ここも他の同和地区と同じく、同和対策事業として建設されたいわゆる改善住宅が立ち並んでいる。古い建物もあるがわりと新しい建物も多いようである。

植木もキレイに整備されており、京都らしい町並みを見ることができる。祇園にも近く、観光客も訪れるのでこのような街並みは好ましいものなのかも知れない。

しかし、道を挟んで反対側はかなり古いアパートが。と思ったら調べてみると教育委員会事務局体育健康教育室と書いてある。
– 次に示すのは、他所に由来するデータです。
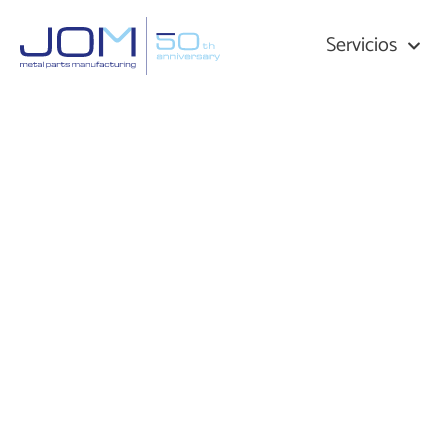
Servicios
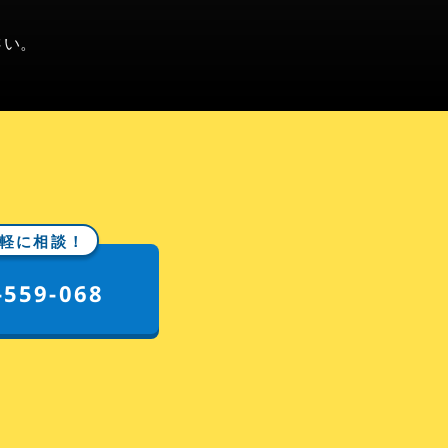
さい。
軽に相談！
-559-068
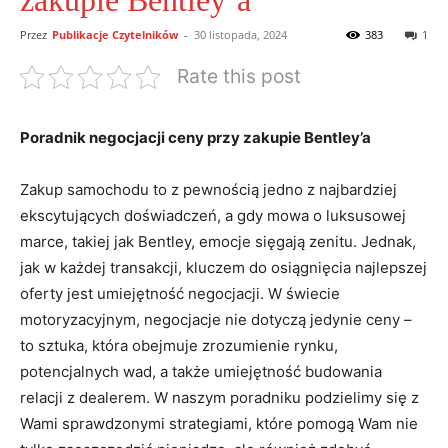
zakupie Bentley’a
Przez
Publikacje Czytelników
-
30 listopada, 2024
383
1
Rate this post
Poradnik negocjacji ceny przy zakupie Bentley’a
Zakup samochodu to z pewnością jedno z najbardziej
ekscytujących‌ doświadczeń, a gdy mowa o luksusowej
marce, takiej jak Bentley, emocje sięgają zenitu. Jednak,
jak w każdej transakcji, kluczem do osiągnięcia najlepszej
oferty ​jest umiejętność negocjacji. ‌W świecie
motoryzacyjnym, negocjacje nie dotyczą jedynie ceny –
to sztuka,‍ która obejmuje zrozumienie rynku,
potencjalnych wad, a także umiejętność budowania
relacji z dealerem. W ​naszym poradniku podzielimy się z
Wami sprawdzonymi strategiami, które pomogą⁤ Wam nie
(1)学校安全の普及・充実,通学路の安全点検,防災教育の推進,「日本スポーツ振興センター」事務,児童・生徒等の保健・環境衛生の維持向上及び指導,学校の疾病予防対策 (2)学校体育活動の指導助言,各種体育大会の計画及び実施,競技力向上対策,学校体育諸団体との連絡調整 (3)学校給食の企画及び調査,食教育,調理・栄養指導,衛生管理,給食関係諸団体との連絡調整


もう少し歩くと、少し独特のデザインの公営住宅が見られた。11番と書かれている。そんなに多くの建物があるのかと、地図で調べてみると、何と22と振りつけられた市営住宅まである。ただ、実際に建物があるのは10棟ほどであり、なぜ数字が飛ばし飛ばしになっているのかは不明である。
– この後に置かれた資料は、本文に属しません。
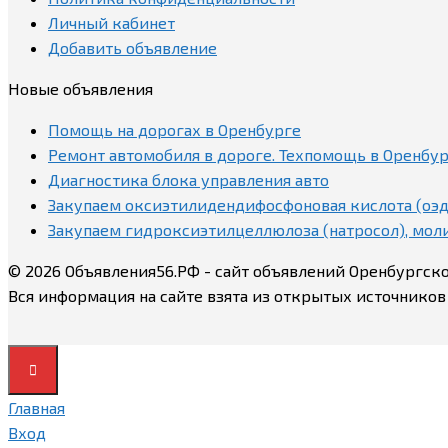
Личный кабинет
Добавить объявление
Новые объявления
Помощь на дорогах в Оренбурге
Ремонт автомобиля в дороге. Техпомощь в Оренбу
Диагностика блока управления авто
Закупаем оксиэтилидендифосфоновая кислота (оэд
Закупаем гидроксиэтилцеллюлоза (натросол), мо
© 2026 Объявления56.РФ - сайт объявлений Оренбургск
Вся информация на сайте взята из открытых источников
Главная
Вход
こちらの改良住宅もかなり古い。30~50年ほど前に建てられたものと想像がつく。一階部分には営業しているのかすらわからない、レトロを通り越して、ホラーゲームに出てきそうな外観をした古びたタバコ屋など、いくつかの商店が軒を連ねていた。そしてやはりここも、弱者の味方、共産党や公明党のポスターが貼られていた。

これらの様子を実際に写真で納められればよかったのだが、部外者以外立ち入り禁止と書かれたポスターが貼られていたり、余所者を拒む雰囲気がビシビシと伝わってきたので、スマホであっても撮影する気が起きなかったのである。

ゴミ出しのステッカーがやたら貼られていたのが印象に残っている。

このように改良住宅が何棟も並んでいるのがわかる。人通りやベランダには洗濯物も見られたので、まだまだ人は住んでいるようだ。三条や四条など京都の都心に近く生活の利便性が高いということもあって、これからも天部村の歴史は続いていくことになるだろう。